An approach that is used with a lot of other important factors. Looking at MAD i'd say if you had of bought before the break out then that that may of been an acceptable statement. 

You're just gambling if you don't have a plan in place for these trades.


----------



## zwiiyt (9 February 2012)

matthewdean said:


> An approach that is used with a lot of other important factors. Looking at MAD i'd say if you had of bought before the break out then that that may of been an acceptable statement.
> 
> You're just gambling if you don't have a plan in place for these trades.




What exactly do you classify as 'before the breakout.? I bout it at 0.500...Isn't that before the breakout? Also, i am not gambling because i minimise my risks through stop losses.

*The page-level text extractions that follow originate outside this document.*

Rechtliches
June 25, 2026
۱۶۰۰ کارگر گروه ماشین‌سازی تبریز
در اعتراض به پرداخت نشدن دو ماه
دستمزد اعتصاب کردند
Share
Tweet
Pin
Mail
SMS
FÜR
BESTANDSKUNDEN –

What do you mean by a plan? I have no idea when i should sell the stock. I will try to sell it at its top, but I cannot in anyway predict that.


----------



## matthewdean (9 February 2012)

zwiiyt said:


> What exactly do you classify as 'before the breakout.? I bout it at 0.500...Isn't that before the breakout? Also, i am not gambling because i minimise my risks through stop losses.
> 
> What do you mean by a plan? I have no idea when i should sell the stock. I will try to sell it at its top, but I cannot in anyway predict that.




There is enough information around these forums and web to explain what a trading plan is.

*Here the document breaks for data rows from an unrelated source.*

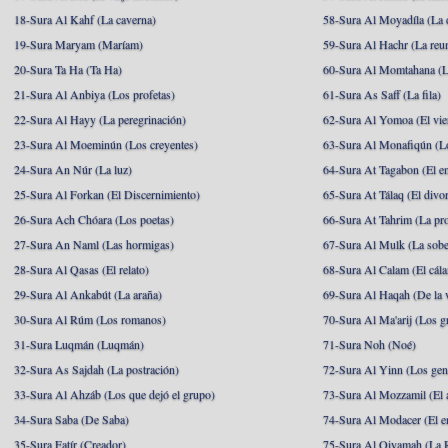
18-Sura Al Kahf (La caverna)
58-Sura Al Moyadíla (La 
19-Sura Maryam (Maríam)
59-Sura Al Hachr (La reu
20-Sura Ta Ha (Ta Ha)
60-Sura Al Momtahana (L
21-Sura Al Anbiya (Los profetas)
61-Sura As Saff (La fila)
22-Sura Al Hayy (La peregrinación)
62-Sura Al Yomoa (El vie
23-Sura Al Moeminún (Los creyentes)
63-Sura Al Monafiqún (Lo
24-Sura An Núr (La luz)
64-Sura At Tagabon (El e
25-Sura Al Forkan (El Discernimiento)
65-Sura At Tálaq (El divor
26-Sura Ach Chóara (Los poetas)
66-Sura At Tahrim (La pro
27-Sura An Naml (Las hormigas)
67-Sura Al Mulk (La sobe
28-Sura Al Qasas (El relato)
68-Sura Al Calam (El cál
29-Sura Al Ankabút (La araña)
69-Sura Al Haqah (De la v
30-Sura Al Rúm (Los romanos)
70-Sura Al Ma'arij (Los g
31-Sura Luqmán (Luqmán)
71-Sura Noh (Noé)
32-Sura As Sajdah (La postración)
72-Sura Al Yinn (Los gen
33-Sura Al Ahzáb (Los que dejó el grupo)
73-Sura Al Mozzamil (El 
34-Sura Saba (De Saba)
74-Sura Al Modacer (El e
35-Sura Fatír (Creador)
75-Sura Al Qiyamah (La R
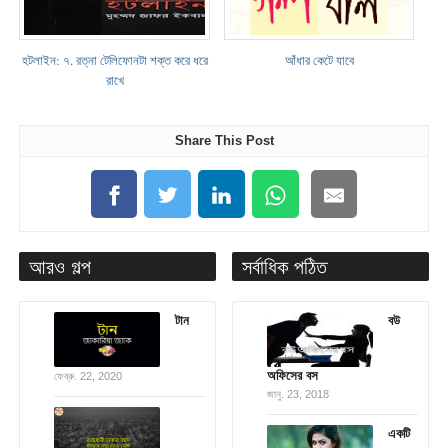
হটলাইন: ৭. রত্না টেলিফোনটা শক্ত করে ধরে
আঁধার কেটে যাবে
রাখে
Share This Post
আরও গল্প
সর্বাধিক পঠিত
টান
বউ
অফিসের বস
ফেব্রু. 22, 2020
জানু. 23, 2018
একটি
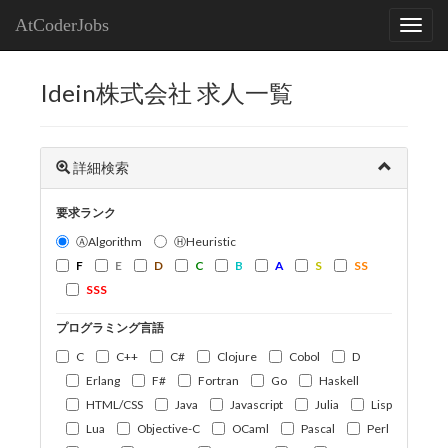
AtCoderJobs
Idein株式会社 求人一覧
詳細検索
要求ランク
ⒶAlgorithm
ⒽHeuristic
F
E
D
C
B
A
S
SS
SSS
プログラミング言語
C
C++
C#
Clojure
Cobol
D
Erlang
F#
Fortran
Go
Haskell
HTML/CSS
Java
Javascript
Julia
Lisp
Lua
Objective-C
OCaml
Pascal
Perl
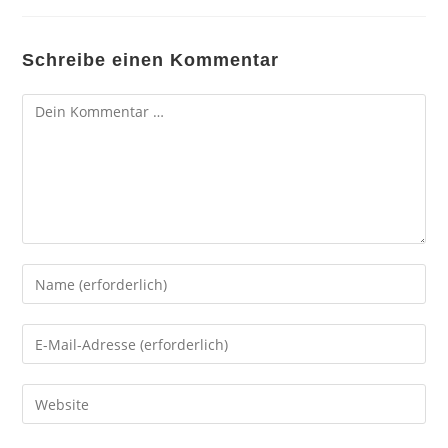
Schreibe einen Kommentar
Kommentar
Gib
deinen
Namen
Gib
oder
deine
Benutzernamen
E-
Gib
zum
Mail-
deine
Kommentieren
Adresse
Website-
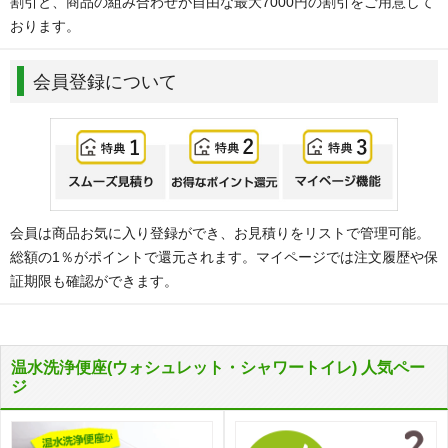
割引と、商品の組み合わせが自由な最大7000円の割引をご用意して
おります。
会員登録について
会員は商品お気に入り登録ができ、お見積りをリストで管理可能。
総額の1％がポイントで還元されます。マイページでは注文履歴や保
証期限も確認ができます。
温水洗浄便座(ウォシュレット・シャワートイレ) 人気ペー
ジ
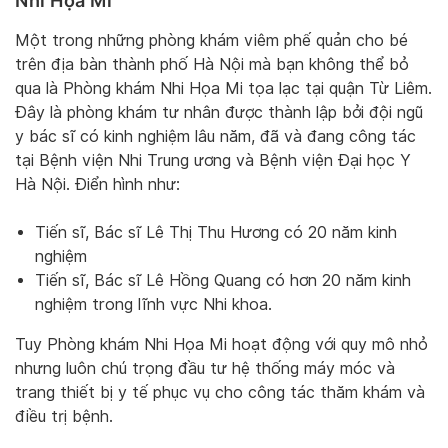
Nhi Họa Mi
Một trong những phòng khám viêm phế quản cho bé
trên địa bàn thành phố Hà Nội mà bạn không thể bỏ
qua là Phòng khám Nhi Họa Mi tọa lạc tại quận Từ Liêm.
Đây là phòng khám tư nhân được thành lập bởi đội ngũ
y bác sĩ có kinh nghiệm lâu năm, đã và đang công tác
tại Bệnh viện Nhi Trung ương và Bệnh viện Đại học Y
Hà Nội. Điển hình như:
Tiến sĩ, Bác sĩ Lê Thị Thu Hương có 20 năm kinh
nghiệm
Tiến sĩ, Bác sĩ Lê Hồng Quang có hơn 20 năm kinh
nghiệm trong lĩnh vực Nhi khoa.
Tuy Phòng khám Nhi Họa Mi hoạt động với quy mô nhỏ
nhưng luôn chú trọng đầu tư hệ thống máy móc và
trang thiết bị y tế phục vụ cho công tác thăm khám và
điều trị bệnh.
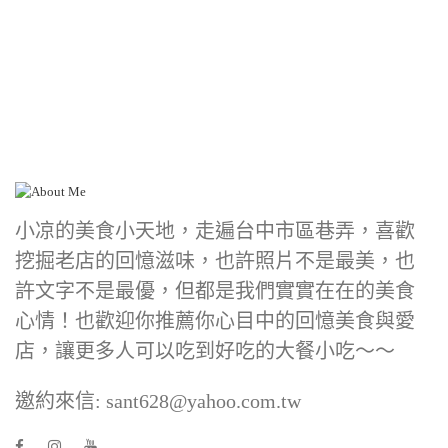
小凉的美食小天地，走遍台中市區巷弄，喜歡
挖掘老店的回憶滋味，也許照片不是最美，也
許文字不是最優，但都是我們實實在在的美食
心情！也歡迎你推薦你心目中的回憶美食與愛
店，讓更多人可以吃到好吃的大餐小吃～～
邀約來信: sant628@yahoo.com.tw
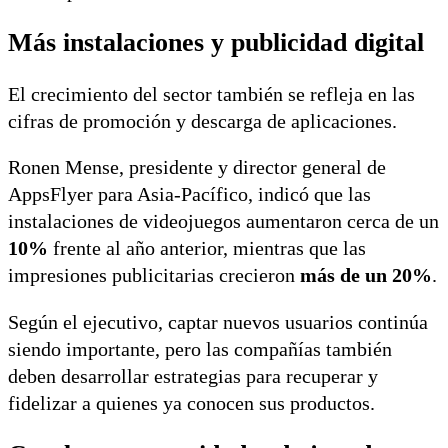
Más instalaciones y publicidad digital
El crecimiento del sector también se refleja en las
cifras de promoción y descarga de aplicaciones.
Ronen Mense, presidente y director general de
AppsFlyer para Asia-Pacífico, indicó que las
instalaciones de videojuegos aumentaron cerca de un
10%
frente al año anterior, mientras que las
impresiones publicitarias crecieron
más de un 20%
.
Según el ejecutivo, captar nuevos usuarios continúa
siendo importante, pero las compañías también
deben desarrollar estrategias para recuperar y
fidelizar a quienes ya conocen sus productos.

Good luck with your trade, I hope you survive to trade again!


----------



## zwiiyt (9 February 2012)

matthewdean said:


> There is enough information around these forums and web to explain what a trading plan is.
> 
> Good luck with your trade, I hope you survive to trade again!

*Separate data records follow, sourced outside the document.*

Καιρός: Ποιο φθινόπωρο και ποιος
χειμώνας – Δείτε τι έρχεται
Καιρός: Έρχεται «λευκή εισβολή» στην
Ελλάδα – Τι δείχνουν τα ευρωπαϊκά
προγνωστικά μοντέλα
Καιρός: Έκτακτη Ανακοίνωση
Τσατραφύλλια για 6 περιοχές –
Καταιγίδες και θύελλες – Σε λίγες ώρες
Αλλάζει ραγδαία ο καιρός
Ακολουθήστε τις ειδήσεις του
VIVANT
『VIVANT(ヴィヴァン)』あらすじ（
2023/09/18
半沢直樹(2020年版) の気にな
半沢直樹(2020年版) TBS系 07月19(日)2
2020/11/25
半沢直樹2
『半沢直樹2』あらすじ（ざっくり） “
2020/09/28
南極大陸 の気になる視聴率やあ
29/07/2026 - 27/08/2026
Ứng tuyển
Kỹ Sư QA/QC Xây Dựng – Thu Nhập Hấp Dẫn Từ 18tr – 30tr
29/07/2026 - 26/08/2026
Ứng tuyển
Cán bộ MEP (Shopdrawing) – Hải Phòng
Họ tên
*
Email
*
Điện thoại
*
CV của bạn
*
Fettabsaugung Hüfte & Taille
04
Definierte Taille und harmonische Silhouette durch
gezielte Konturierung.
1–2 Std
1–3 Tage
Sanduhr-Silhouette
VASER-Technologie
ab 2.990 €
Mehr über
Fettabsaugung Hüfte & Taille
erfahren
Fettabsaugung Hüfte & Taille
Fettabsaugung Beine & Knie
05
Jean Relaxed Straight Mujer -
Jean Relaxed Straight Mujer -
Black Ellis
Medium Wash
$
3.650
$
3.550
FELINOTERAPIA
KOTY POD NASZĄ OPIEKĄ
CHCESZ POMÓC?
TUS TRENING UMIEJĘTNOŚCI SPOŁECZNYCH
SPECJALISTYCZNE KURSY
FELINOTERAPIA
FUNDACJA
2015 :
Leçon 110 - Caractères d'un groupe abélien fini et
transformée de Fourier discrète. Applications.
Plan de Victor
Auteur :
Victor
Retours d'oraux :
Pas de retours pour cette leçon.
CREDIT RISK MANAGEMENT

Survive?? what do you mean? I am already up $80 dollars. besides that, i have a lot more capital plus a steady job. I am not going to go bankrupt here...

Sorry if i seem rude, but i am only going off what I know. After reading nicolas darva's book, i was told that one must plan going into a trade, but one one is in, there is really nothing one can do in terms of predicting the top.


----------



## McLovin (9 February 2012)

zwiiyt said:


> What exactly do you classify as 'before the breakout.? I bout it at 0.500..




The SP was at $0.20 in January. I'd say that was where the breakout was.


----------



## investorpaul (9 February 2012)

zwiiyt said:


> What exactly do you classify as 'before the breakout.? I bout it at 0.500...Isn't that before the breakout? Also, i am not gambling because i minimise my risks through stop losses.
> 
> What do you mean by a plan? I have no idea when i should sell the stock. I will try to sell it at its top, but I cannot in anyway predict that.




If you dont mind me asking how old are you? (nothing wrong with being young (if you are), I bought my first shares at 12). I am just curious as to how you came to the decision to start trading?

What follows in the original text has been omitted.